=== Section Start ===

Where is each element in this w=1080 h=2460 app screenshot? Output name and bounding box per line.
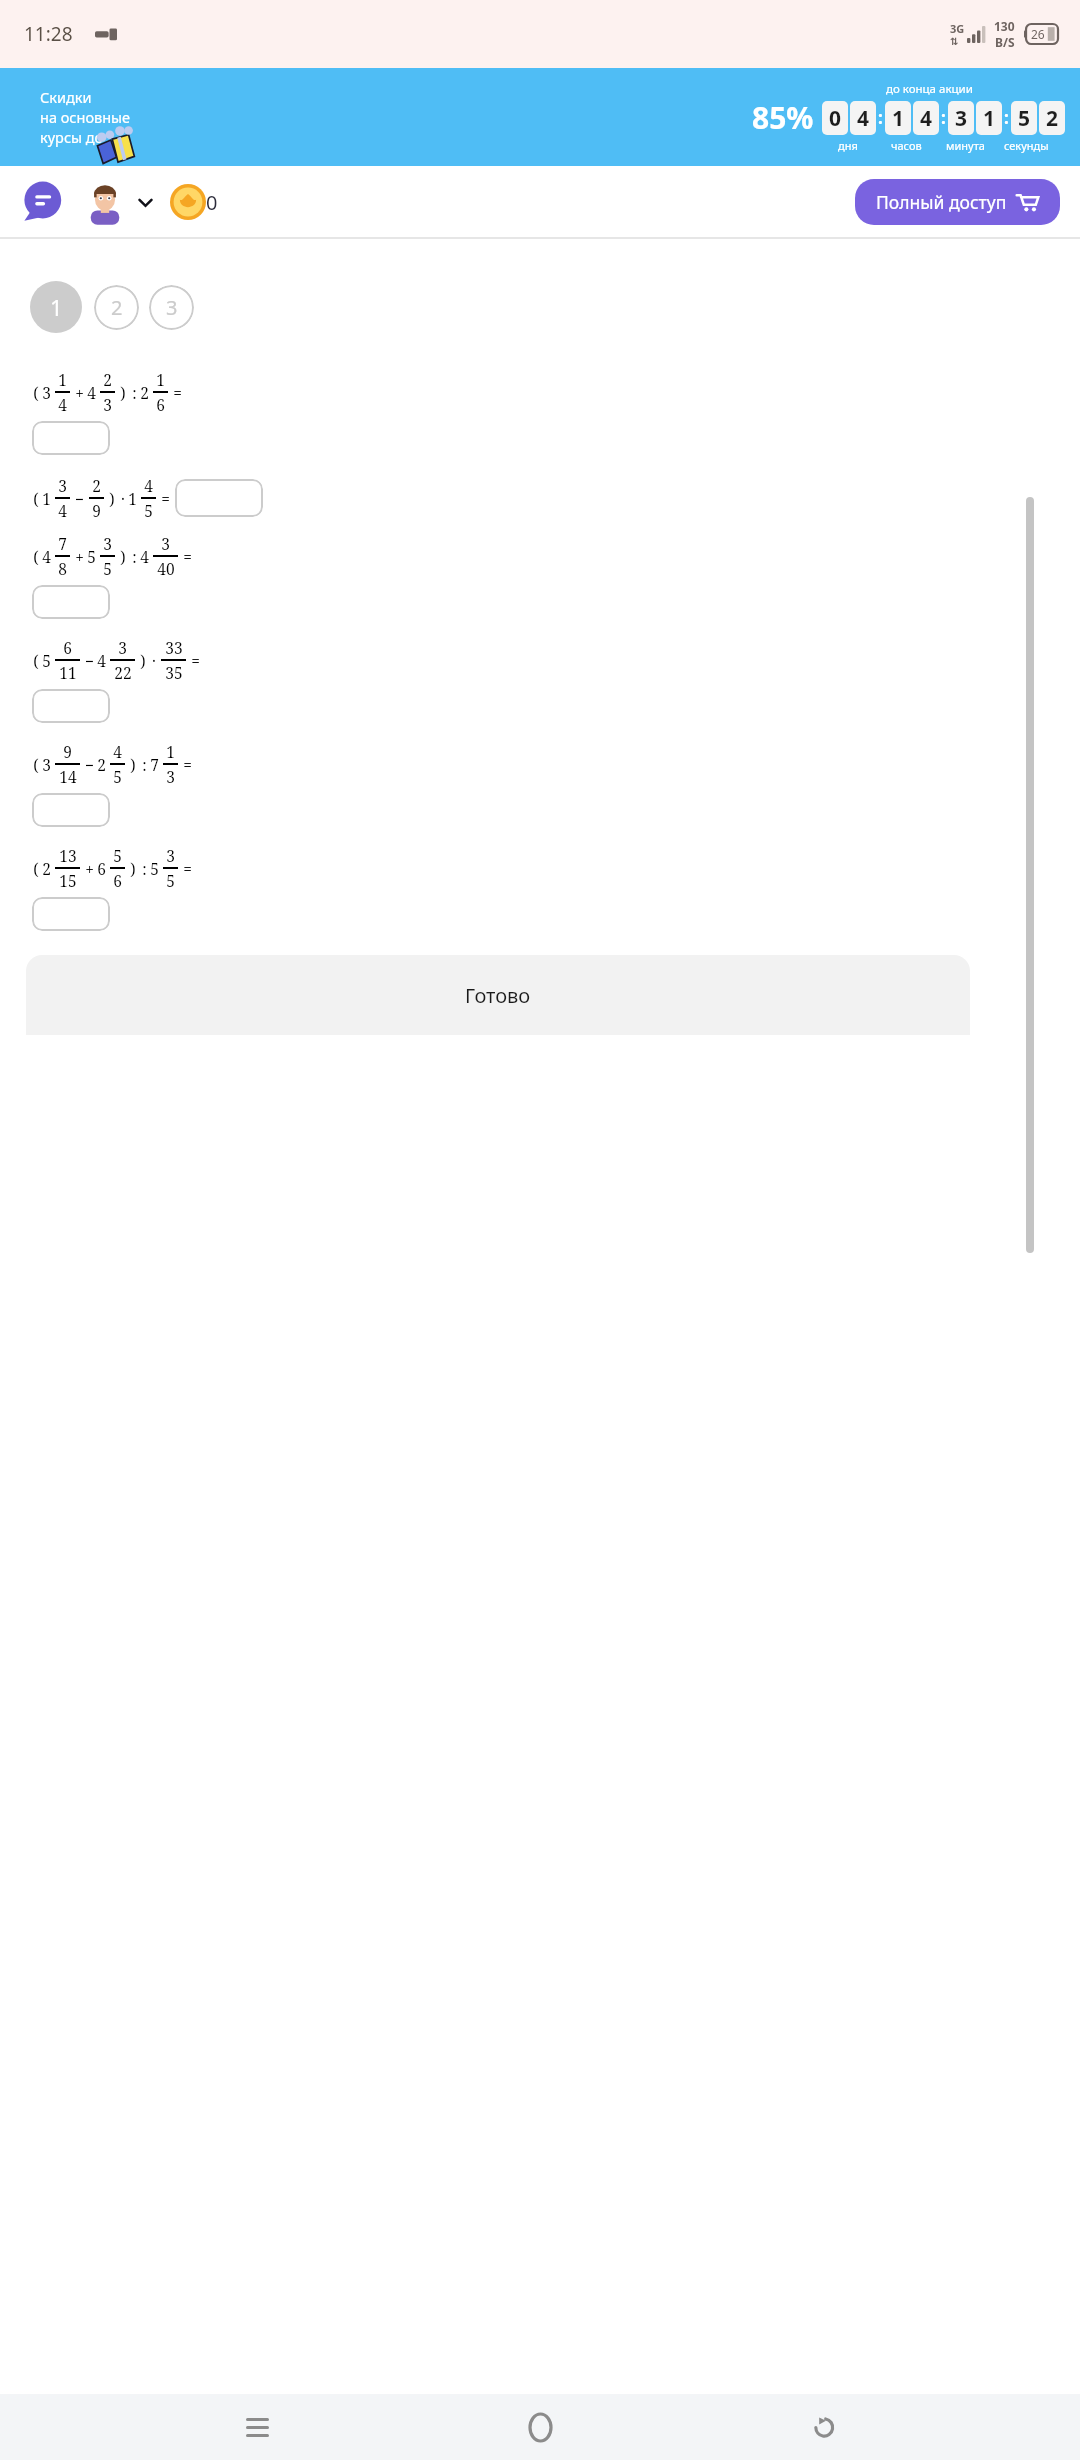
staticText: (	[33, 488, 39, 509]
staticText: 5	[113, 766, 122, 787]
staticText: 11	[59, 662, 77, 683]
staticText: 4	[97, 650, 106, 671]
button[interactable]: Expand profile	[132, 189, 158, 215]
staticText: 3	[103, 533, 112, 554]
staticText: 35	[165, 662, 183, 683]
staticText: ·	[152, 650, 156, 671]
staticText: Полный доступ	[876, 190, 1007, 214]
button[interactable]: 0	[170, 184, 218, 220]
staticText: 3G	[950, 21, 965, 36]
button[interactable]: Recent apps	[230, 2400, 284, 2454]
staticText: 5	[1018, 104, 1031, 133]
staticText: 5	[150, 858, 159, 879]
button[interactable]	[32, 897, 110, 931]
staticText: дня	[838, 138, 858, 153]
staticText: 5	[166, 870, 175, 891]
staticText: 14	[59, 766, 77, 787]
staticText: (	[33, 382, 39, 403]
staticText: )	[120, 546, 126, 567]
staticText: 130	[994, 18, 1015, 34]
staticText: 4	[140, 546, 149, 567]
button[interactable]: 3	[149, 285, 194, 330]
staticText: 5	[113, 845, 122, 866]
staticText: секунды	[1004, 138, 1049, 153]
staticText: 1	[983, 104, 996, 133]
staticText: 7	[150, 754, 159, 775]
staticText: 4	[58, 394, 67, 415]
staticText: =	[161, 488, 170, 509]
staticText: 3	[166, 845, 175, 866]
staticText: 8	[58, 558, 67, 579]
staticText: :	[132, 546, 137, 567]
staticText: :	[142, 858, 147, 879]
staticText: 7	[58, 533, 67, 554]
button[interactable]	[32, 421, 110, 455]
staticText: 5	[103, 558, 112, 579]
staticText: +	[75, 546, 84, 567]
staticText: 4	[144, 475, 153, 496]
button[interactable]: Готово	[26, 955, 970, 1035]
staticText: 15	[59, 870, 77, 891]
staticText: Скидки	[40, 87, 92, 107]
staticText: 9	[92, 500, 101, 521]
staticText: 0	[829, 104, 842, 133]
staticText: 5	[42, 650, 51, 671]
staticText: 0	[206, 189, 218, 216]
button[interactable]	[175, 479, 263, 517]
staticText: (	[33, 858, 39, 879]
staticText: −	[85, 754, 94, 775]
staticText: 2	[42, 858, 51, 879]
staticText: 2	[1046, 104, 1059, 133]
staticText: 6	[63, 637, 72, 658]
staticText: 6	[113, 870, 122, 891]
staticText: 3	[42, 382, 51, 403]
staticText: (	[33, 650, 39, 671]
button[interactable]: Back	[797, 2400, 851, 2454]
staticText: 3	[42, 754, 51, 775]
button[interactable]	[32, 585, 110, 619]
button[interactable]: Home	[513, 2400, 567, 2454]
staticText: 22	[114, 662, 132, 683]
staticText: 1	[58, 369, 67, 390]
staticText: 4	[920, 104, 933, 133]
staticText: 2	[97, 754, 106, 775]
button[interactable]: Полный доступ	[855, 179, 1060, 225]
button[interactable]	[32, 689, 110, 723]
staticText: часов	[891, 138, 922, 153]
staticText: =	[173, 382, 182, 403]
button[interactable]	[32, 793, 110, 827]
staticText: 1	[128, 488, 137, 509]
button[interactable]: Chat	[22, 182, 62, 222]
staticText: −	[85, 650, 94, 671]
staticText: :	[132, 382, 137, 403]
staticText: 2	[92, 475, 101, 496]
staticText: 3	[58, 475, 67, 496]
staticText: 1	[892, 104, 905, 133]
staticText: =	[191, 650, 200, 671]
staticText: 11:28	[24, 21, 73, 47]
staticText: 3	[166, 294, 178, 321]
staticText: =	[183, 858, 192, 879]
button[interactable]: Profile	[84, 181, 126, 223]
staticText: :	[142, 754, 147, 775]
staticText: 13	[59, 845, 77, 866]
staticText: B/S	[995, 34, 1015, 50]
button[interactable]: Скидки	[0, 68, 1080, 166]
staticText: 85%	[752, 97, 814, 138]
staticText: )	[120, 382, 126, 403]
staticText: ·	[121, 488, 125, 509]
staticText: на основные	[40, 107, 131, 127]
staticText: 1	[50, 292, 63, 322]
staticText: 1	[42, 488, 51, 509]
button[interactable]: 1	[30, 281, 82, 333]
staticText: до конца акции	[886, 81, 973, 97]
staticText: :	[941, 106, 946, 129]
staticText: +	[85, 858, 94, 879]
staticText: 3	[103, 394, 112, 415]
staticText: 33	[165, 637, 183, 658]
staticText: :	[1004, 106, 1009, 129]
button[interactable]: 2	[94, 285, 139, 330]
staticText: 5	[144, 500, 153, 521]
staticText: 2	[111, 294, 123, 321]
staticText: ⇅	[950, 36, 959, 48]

=== Section End ===

What this task involves → Check every line above for the string "доступ" and copy those that have it.

Exercise solution →
staticText: Полный доступ	[876, 190, 1007, 214]
button[interactable]: Полный доступ	[855, 179, 1060, 225]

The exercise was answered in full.